Для нашего времени это, безусловно, один из ключевых вопросов. Обращаясь к нему, Чаплинский пишет:

«Вызовом для братства в поздней современности уже не станет человек, похожий на нас, человек, принадлежащей цельной массе, но кто-то, нам не тождественный; вызовом свободе — не только тот, кто ее лишен, но и тот, кто не может свободой пользоваться. Поэтому именно равенство представляется критической точкой в «большом» современном нарративе, а чудак — особенно полным в польской культуре воплощением истины о неравенстве. И одновременно этот чудак, которого, при всей его грязной телесности, половой извращенности, мутном происхождении и принадлежности к истории, каждый из нас носит в себе, становится, сколь ни парадоксально, союзником в построении других связей. Мы знаем, что невозможно, и не знаем, что возможно. Пора менять нарратив».

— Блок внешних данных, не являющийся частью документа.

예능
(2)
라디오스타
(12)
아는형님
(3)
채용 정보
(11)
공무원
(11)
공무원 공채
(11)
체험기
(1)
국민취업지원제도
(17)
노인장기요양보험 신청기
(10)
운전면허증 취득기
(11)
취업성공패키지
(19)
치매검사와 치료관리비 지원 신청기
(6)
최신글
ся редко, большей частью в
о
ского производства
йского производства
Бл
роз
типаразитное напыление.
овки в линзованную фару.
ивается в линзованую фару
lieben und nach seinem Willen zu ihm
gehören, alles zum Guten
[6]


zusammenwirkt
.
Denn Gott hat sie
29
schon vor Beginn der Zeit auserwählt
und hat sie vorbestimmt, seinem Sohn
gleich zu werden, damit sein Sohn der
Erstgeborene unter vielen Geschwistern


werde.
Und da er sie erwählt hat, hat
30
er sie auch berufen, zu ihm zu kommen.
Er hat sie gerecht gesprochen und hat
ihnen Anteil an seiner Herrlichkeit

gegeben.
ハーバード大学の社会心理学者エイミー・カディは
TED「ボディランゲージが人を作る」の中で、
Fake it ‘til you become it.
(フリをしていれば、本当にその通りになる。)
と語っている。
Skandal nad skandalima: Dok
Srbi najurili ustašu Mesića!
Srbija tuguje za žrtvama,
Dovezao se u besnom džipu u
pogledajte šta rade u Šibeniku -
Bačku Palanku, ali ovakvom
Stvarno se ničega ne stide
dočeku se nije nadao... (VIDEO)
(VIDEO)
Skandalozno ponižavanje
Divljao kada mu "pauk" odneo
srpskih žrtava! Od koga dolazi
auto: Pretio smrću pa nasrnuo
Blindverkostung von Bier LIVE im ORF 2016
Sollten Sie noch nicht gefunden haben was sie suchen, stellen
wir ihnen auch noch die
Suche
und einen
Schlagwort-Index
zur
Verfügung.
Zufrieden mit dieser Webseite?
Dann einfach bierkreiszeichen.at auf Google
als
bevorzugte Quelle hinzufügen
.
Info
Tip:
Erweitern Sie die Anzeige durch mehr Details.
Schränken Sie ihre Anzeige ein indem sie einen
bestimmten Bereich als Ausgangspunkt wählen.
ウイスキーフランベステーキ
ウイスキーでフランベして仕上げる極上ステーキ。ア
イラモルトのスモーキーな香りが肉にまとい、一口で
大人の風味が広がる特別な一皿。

Подобные диагнозы ставятся всё чаще, и все выразительнее ощущается потребность преодолеть границы прежнего понимания мира, определить новые перспективы. Об этом говорит Яцек Гуторов, один из самых значительных критиков и поэтов поколения, родившегося в начале 1970-х, в беседе с Иоанной Орской на страницах вроцлавского ежемесячника «Одра» (2009, №11/). Вспоминая новаторские идеи Станислава Бжозовского (1878-1911), Гуторов заявляет:

«Сегодня мне не хватает кого-то такого, как Бжозовский. Кого-то, кто был бы в состоянии создать радикальную, ницшеанскую по духу генеалогию современности. Не критики как критиканства, а критики в кантовском духе, как интеллектуального разбора категорий, с помощью которых мы рассматриваем и описываем литературу. Я думаю о проекте, конечно, не вполне удобном для всех, направленном против нас как поэтов, нас как критиков и нас как читателей. Проекте, который поставил бы под сомнения наш нарратив — и сделал это от имени действительности. Это был бы проект, прежде всего, эмансипирующий и трансгрессивный, состоящий в постоянной переоценке и деконструкции нарративов, дискурсов, речевых стратегий, управляющих нашим восприятием литературы и мира. (...) В одном из эссе Болеслава Мицинского есть фраза, которую я часто повторяю: “Надо сломать этот пейзаж”. Поэзия, а следом и критика, должна быть сопротивлением, должна производить сопротивление, как пчела производит мед. При этом речь идет не об эстетических вопросах. Хорошее стихотворение должно меня потрясти или, во всяком случае, открыть предо мной некое новое измерение меня самого. Должно дать что-то, чего у меня нет. Вся это болтовня о традиции (с одной стороны) и переломах (с другой) создала виртуальную действительность, мало что имеющую общего со здоровым пониманием поэтического текста. И здесь нужна уже упорная, последовательная, кропотливая работа, усилие открытия, ломки существующих структур, эмансипация того, что вытеснено и подавлено. Бжозовский осознавал это. И поэтому он нам очень пригодился бы.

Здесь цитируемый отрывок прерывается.